Depuis quelques années, des voix se lèvent pour protester contre l'absence de choix imposé par les éditeurs aux joueurs – ce qui conduit les gamers à être passifs et à ne jamais mettre en jeu leur sens moral. S'il est tout à fait logique que le jeu vidéo ne suive pas les mêmes règles que celles qui encadrent nos sociétés, on peut tout de même se demander si l'absence de choix ne pose pas certaines questions quant à la propension de l'être humain à suivre bêtement ce qu'on lui dit de faire. Après, le succès d'un jeu vidéo est bâti sur sa capacité à nous faire incarner une personne étrangère – c'est de cet écart que naît l'intérêt, mais aussi le questionnement éthique. De la même façon qu'un rêve est souvent régi par des lois physiques ou morales bien différentes des nôtres, le jeu vidéo obéit à une logique qui lui est propre.
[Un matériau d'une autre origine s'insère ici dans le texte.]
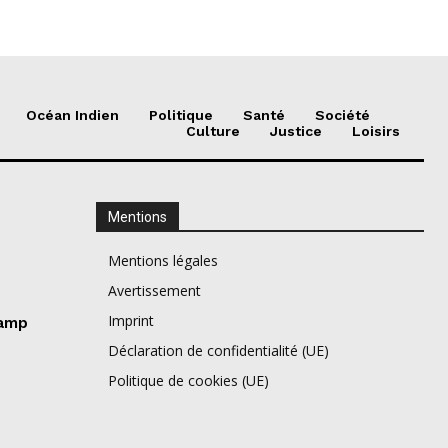
Océan Indien
Politique
Santé
Société
Culture
Justice
Loisirs
Mentions
Mentions légales
Avertissement
Imprint
camp
Déclaration de confidentialité (UE)
Politique de cookies (UE)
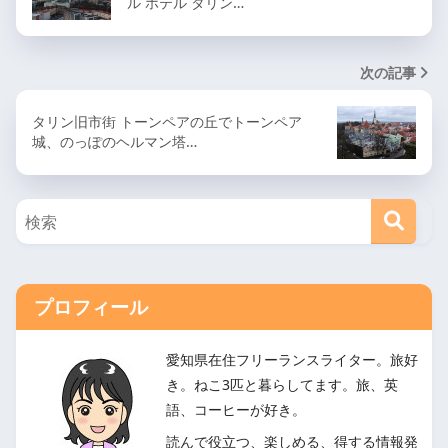
ル ホテル タリン…
次の記事
タリン旧市街 トーンペアの丘でトーンペア
城、のっぽのヘルマン塔…
プロフィール
愛知県在住フリーランスライター。旅好
き。ねこ3匹と暮らしてます。旅、英
語、コーヒーが好き。
読んで役立つ、楽しめる、得する情報発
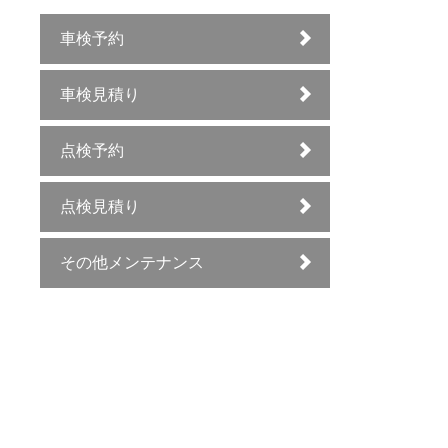
車検予約
車検見積り
点検予約
点検見積り
その他メンテナンス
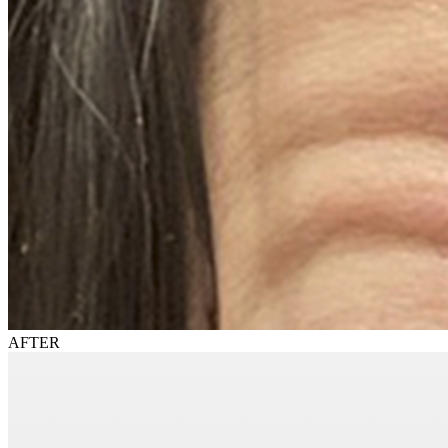
AFTER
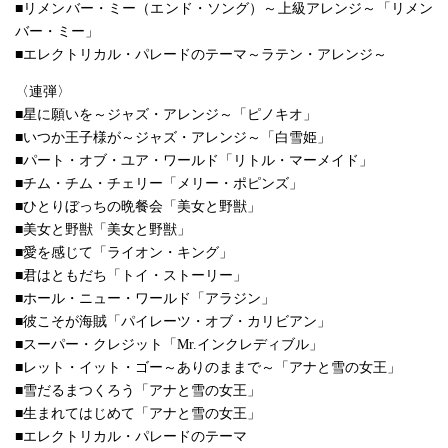
■リメンバー・ミー（エンド・ソング）～上級アレンジ～「リメン
バー・ミー」
■エレクトリカル・パレードのテーマ～ラテン・アレンジ～
〈連弾〉
■星に願いを～ジャズ・アレンジ～「ピノキオ」
■いつか王子様が～ジャズ・アレンジ～「白雪姫」
■パート・オブ・ユア・ワールド「リトル・マーメイド」
■チム・チム・チェリー「メリー・ポピンズ」
■ひとりぼっちの晩餐会「美女と野獣」
■美女と野獣「美女と野獣」
■愛を感じて「ライオン・キング」
■君はともだち「トイ・ストーリー」
■ホール・ニュー・ワールド「アラジン」
■彼こそが海賊「パイレーツ・オブ・カリビアン」
■スーパー・クレジット「Mr.インクレディブル」
■レット・イット・ゴー～ありのままで～「アナと雪の女王」
■雪だるまつくろう「アナと雪の女王」
■生まれてはじめて「アナと雪の女王」
■エレクトリカル・パレードのテーマ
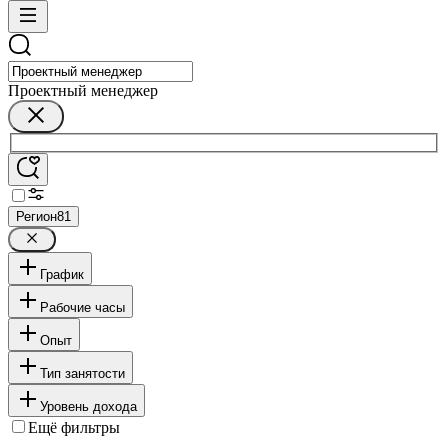
Проектный менеджер
Регион
81
График
Рабочие часы
Опыт
Тип занятости
Уровень дохода
Ещё фильтры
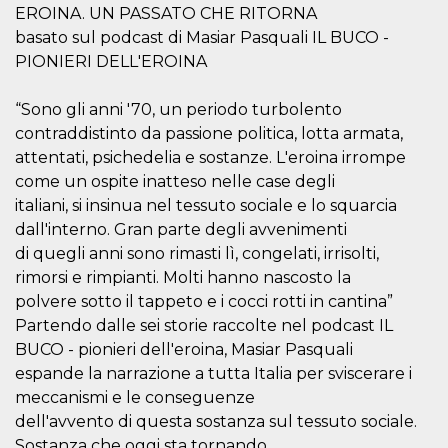
mese
viene
m.stripe.com
EROINA. UN PASSATO CHE RITORNA
generalmente
utilizzato per le
basato sul podcast di Masiar Pasquali IL BUCO -
prestazioni e
l'ottimizzazione
PIONIERI DELL'EROINA
dei servizi di
elaborazione
dei pagamenti,
“Sono gli anni '70, un periodo turbolento
facilitando la
memorizzazione
contraddistinto da passione politica, lotta armata,
dei contenuti
attentati, psichedelia e sostanze. L'eroina irrompe
sul browser per
rendere le
come un ospite inatteso nelle case degli
pagine più
veloci.
italiani, si insinua nel tessuto sociale e lo squarcia
CookieScriptConsent
4
Questo cookie
dall'interno. Gran parte degli avvenimenti
CookieScript
settimane
viene utilizzato
oooh.events
di quegli anni sono rimasti lì, congelati, irrisolti,
2 giorni
dal servizio
Cookie-
rimorsi e rimpianti. Molti hanno nascosto la
Script.com per
ricordare le
polvere sotto il tappeto e i cocci rotti in cantina”
preferenze di
Partendo dalle sei storie raccolte nel podcast IL
consenso sui
cookie dei
BUCO - pionieri dell'eroina, Masiar Pasquali
visitatori. È
necessario che il
espande la narrazione a tutta Italia per sviscerare i
banner dei
cookie di
meccanismi e le conseguenze
Cookie-
dell'avvento di questa sostanza sul tessuto sociale.
Script.com
funzioni
Sostanza che oggi sta tornando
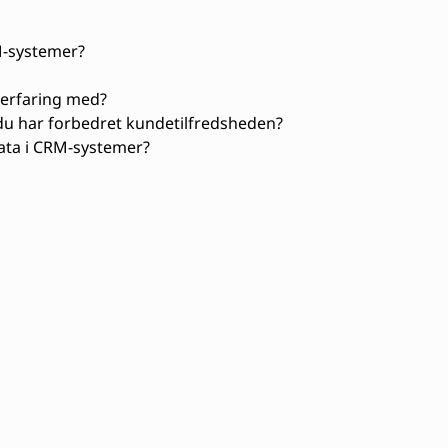
M-systemer?
 erfaring med?
du har forbedret kundetilfredsheden?
ata i CRM-systemer?
er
Mais, après tout, c'est cette liberté créative, assumée par les studios, qui fait des FPS de guerre de véritables œuvres. Demande-t-on au spectateur d'un film de Pierre Schoendoerffer ou d'une exposition photo consacrée au conflit syrien d'être indigné par ce qu'il voit ? Il en va de même pour un gamer, qui accepte son rôle de mec passif dès lors qu'il tient une manette entre les mains.

Il faut donc voir ces jeux comme une œuvre dépassant très souvent les limites du raisonnable pour le plus grand plaisir des gamers, comme moi. Après, il ne s'agit pas d'utiliser cet argument pour légitimer tout et n'importe quoi. C'est aussi l'avis de Yohan lorsqu'il me dit que « la présence de telles scènes doit se justifier dans le scénario pour que l'impact soit fort, compris, et accepté par le spectateur. Quand on regarde par exemple Irréversible, on n'accepte la violence qu'après avoir été témoin de l'acte immonde commis par l'auteur du viol. Sans la scène choquante et atroce du souterrain, le film n'aurait pas la même puissance et le spectateur qualifierait peut-être de gratuite la violence du film. Je pense que c'est exactement pareil dans le jeu vidéo. Si la transgression de l'éthique est utile et qu'elle est habilement montrée, alors elle est justifiée et donne à l'œuvre globale un impact encore plus fort. »

Si je considère les FPS de guerre comme les meilleurs jeux au monde, c'est principalement pour cette raison. La violence y est très souvent amenée avec brio – OK pas dans Postal 2 – et ne choque que ceux qui désespèrent de trouver dans l'univers vidéoludique les racines des nombreux maux qui gangrènent notre société. Avec l'arrivée de la réalité virtuelle, nous pourrons bientôt participer pleinement à une mission d'exfiltration d'un prisonnier syrien ou alors refaire le débarquement de Normandie, tout en restant confortablement installé dans son salon. J'ai hâte.